__Aim of the task__: From the first line of the data below, copy each line up to the one containing "Task: Click on the Produits", and include that line too.

__Dataset records__:
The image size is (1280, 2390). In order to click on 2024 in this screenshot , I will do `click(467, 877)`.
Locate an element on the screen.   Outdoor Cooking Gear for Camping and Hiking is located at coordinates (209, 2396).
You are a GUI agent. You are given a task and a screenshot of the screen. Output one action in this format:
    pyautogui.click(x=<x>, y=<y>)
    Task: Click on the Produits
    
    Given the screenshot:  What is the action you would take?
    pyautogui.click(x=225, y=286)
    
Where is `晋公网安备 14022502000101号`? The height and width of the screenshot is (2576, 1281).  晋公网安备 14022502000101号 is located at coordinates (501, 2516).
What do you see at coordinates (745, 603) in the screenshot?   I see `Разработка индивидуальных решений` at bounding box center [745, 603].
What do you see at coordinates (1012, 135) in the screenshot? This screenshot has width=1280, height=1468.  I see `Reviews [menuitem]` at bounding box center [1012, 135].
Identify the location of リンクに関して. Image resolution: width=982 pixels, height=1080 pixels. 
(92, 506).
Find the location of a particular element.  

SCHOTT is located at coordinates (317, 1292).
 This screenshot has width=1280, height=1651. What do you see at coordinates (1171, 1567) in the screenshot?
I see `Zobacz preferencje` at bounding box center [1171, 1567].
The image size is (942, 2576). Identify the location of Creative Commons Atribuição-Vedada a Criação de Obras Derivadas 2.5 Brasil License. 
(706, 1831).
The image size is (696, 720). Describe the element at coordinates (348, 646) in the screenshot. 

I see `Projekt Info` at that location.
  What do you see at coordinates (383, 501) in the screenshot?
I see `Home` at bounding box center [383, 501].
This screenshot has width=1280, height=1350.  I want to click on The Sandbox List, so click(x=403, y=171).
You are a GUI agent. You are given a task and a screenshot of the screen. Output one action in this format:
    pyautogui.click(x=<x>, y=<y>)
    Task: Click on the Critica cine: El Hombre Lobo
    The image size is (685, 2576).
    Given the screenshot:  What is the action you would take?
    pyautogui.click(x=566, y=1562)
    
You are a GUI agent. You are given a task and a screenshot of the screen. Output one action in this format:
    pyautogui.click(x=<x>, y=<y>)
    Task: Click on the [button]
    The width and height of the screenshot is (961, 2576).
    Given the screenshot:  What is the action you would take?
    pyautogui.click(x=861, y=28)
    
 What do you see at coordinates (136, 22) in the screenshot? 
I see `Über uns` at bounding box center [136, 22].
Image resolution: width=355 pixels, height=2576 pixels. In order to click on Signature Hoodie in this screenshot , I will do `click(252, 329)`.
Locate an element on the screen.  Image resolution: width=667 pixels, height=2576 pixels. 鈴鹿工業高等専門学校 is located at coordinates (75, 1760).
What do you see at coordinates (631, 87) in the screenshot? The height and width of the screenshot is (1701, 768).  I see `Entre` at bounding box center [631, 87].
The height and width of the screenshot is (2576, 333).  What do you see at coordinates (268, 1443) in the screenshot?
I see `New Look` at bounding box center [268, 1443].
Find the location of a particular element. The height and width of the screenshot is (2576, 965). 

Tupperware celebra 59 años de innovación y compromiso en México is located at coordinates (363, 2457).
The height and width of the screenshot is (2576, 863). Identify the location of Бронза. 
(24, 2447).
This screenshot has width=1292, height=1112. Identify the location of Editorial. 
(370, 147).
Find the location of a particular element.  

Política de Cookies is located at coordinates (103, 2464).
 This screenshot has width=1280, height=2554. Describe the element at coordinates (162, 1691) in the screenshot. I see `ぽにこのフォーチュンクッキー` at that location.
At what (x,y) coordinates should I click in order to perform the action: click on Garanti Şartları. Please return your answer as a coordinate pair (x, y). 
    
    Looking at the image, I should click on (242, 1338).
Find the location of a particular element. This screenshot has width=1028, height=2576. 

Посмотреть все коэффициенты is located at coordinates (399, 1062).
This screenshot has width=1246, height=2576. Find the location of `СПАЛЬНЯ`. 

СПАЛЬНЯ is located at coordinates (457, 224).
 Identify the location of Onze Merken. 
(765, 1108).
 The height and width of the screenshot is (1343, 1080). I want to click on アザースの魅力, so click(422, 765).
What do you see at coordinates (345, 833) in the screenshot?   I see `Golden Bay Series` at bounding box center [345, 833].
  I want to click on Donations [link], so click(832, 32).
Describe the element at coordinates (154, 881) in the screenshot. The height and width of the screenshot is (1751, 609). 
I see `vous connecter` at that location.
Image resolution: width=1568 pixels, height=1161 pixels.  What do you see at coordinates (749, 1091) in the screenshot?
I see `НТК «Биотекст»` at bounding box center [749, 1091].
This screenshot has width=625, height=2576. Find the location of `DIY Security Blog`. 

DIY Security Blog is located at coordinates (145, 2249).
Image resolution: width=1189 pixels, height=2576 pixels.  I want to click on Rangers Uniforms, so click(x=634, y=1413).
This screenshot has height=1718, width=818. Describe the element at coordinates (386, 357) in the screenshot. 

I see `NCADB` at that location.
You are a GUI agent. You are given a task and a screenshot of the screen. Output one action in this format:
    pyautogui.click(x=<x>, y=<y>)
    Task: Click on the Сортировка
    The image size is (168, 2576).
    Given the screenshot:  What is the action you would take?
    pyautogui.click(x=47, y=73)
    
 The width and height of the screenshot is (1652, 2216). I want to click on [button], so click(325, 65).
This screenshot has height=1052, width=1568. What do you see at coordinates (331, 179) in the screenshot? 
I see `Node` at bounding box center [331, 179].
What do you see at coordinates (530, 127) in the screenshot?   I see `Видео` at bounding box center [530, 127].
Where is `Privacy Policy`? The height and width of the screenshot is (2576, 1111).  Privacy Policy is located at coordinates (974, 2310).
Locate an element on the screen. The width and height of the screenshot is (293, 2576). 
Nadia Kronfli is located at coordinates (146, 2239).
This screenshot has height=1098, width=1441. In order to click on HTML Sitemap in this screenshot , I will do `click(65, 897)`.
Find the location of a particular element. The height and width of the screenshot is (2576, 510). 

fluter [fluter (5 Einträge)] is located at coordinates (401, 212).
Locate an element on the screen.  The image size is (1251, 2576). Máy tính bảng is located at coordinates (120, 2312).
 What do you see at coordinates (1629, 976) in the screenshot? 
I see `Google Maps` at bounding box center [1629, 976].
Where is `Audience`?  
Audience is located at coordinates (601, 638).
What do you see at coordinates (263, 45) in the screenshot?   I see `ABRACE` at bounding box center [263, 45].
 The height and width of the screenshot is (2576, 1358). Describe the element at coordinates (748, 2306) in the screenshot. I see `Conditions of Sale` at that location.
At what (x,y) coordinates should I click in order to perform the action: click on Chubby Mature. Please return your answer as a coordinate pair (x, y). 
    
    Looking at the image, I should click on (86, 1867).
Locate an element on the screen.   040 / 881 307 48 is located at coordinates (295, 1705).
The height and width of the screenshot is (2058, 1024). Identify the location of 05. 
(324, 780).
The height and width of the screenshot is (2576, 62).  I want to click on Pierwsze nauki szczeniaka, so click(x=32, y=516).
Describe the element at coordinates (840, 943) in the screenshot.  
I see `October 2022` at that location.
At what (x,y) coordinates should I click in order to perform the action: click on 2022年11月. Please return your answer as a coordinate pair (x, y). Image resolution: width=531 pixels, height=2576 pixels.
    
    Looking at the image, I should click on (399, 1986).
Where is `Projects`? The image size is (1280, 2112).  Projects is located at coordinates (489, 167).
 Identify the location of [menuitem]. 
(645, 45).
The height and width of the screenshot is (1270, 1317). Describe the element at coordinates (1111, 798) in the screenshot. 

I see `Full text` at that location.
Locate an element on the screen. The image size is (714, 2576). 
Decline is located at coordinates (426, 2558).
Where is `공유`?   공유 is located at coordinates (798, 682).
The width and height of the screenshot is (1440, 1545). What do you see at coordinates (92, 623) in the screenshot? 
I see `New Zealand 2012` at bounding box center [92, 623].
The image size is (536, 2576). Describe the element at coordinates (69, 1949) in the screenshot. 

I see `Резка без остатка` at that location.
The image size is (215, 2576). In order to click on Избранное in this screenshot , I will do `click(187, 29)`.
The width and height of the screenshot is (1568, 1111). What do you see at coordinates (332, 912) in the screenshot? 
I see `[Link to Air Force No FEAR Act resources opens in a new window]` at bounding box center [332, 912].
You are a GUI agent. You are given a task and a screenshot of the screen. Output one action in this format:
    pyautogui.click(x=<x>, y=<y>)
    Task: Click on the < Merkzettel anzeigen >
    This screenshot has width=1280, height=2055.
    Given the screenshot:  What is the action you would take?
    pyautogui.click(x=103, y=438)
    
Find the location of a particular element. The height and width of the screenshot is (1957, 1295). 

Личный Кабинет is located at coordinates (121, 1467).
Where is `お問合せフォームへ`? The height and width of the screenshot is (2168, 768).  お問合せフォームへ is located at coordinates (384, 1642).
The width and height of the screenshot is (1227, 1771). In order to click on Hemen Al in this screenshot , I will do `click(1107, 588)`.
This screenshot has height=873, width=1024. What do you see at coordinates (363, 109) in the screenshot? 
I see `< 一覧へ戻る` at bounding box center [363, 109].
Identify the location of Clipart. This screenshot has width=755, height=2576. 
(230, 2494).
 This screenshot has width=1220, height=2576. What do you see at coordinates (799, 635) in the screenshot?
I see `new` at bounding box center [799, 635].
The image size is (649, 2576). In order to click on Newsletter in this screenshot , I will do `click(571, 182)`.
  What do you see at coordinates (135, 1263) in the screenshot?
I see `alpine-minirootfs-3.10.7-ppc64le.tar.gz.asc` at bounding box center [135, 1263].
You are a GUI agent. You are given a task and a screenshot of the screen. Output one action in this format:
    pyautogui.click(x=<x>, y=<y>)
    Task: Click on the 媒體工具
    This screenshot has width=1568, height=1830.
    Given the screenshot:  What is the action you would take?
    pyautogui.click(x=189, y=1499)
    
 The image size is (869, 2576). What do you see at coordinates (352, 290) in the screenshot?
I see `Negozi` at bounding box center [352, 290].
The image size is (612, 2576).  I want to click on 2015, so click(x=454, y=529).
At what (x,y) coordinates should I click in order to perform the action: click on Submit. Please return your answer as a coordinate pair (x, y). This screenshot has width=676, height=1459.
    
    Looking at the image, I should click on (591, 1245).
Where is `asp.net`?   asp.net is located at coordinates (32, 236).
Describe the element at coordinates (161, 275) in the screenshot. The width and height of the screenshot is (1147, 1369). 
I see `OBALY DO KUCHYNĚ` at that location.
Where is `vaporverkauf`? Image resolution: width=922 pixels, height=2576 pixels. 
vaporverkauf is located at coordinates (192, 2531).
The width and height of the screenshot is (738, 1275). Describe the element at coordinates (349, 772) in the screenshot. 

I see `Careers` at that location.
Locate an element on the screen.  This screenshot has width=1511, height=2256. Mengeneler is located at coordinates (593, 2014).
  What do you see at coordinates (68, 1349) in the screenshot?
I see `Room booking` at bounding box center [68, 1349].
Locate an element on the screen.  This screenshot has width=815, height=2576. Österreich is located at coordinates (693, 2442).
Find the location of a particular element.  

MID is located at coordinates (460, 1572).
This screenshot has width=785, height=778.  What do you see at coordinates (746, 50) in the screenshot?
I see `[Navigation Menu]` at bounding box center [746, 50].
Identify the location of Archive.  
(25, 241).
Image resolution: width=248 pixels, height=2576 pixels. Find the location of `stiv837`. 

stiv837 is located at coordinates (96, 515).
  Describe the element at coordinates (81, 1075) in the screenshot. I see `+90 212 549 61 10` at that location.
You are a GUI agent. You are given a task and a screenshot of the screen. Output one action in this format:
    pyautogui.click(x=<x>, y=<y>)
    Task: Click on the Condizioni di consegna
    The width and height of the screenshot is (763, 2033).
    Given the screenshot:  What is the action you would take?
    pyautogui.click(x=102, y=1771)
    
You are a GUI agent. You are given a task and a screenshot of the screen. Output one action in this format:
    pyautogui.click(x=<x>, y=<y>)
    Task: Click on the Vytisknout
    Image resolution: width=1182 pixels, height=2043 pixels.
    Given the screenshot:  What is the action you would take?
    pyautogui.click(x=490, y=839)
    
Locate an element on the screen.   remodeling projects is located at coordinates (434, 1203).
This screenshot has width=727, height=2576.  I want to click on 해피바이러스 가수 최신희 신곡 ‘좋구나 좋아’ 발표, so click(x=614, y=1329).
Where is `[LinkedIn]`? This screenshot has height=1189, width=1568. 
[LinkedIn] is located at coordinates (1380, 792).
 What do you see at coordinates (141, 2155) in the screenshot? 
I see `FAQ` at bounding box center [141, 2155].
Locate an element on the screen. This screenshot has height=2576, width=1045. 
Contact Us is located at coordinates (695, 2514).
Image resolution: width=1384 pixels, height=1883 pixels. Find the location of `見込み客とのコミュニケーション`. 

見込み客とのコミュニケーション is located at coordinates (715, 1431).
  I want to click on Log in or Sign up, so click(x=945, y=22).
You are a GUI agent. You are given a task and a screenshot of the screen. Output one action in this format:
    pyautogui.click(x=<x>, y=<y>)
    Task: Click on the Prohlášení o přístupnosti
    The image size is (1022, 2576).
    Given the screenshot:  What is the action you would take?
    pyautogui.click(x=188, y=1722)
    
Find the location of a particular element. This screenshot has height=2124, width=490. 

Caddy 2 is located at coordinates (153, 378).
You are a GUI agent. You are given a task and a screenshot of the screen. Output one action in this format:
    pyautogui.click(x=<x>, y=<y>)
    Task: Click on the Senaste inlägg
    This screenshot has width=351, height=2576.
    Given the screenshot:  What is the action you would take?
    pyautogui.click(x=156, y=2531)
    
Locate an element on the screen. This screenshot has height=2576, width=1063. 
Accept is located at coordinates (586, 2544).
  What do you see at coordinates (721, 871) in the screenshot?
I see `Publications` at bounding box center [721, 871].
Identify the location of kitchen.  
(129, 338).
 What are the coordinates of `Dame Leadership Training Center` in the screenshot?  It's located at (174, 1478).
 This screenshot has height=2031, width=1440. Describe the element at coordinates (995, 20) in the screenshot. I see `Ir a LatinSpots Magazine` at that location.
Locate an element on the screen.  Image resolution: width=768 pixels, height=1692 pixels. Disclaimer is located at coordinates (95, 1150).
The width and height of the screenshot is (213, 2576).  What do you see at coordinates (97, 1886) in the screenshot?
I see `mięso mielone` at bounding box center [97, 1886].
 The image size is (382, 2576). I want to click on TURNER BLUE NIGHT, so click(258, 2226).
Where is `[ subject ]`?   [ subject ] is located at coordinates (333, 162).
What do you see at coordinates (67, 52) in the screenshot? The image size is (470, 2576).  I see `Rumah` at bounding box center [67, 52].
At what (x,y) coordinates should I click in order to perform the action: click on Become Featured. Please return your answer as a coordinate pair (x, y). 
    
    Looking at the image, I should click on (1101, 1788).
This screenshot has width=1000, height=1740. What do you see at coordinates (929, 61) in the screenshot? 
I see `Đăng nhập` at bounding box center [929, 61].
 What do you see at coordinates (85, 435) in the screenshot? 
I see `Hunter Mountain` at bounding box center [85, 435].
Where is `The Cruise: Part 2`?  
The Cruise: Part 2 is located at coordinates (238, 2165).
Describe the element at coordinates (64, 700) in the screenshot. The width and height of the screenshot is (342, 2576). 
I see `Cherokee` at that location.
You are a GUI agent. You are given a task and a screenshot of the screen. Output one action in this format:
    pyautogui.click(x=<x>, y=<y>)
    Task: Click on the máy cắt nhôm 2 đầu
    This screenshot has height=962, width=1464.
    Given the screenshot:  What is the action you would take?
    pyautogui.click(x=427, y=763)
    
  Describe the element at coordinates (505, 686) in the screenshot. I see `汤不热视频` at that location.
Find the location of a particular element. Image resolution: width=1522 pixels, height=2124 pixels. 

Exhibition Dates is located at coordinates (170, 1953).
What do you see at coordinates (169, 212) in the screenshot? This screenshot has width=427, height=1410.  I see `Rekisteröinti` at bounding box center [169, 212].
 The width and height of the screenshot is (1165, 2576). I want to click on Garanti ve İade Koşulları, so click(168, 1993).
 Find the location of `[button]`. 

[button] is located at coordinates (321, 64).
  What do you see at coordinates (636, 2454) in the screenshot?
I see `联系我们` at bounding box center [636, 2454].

__Solution below__:
The image size is (1280, 2390). In order to click on 2024 in this screenshot , I will do `click(467, 877)`.
Locate an element on the screen.   Outdoor Cooking Gear for Camping and Hiking is located at coordinates (209, 2396).
You are a GUI agent. You are given a task and a screenshot of the screen. Output one action in this format:
    pyautogui.click(x=<x>, y=<y>)
    Task: Click on the Produits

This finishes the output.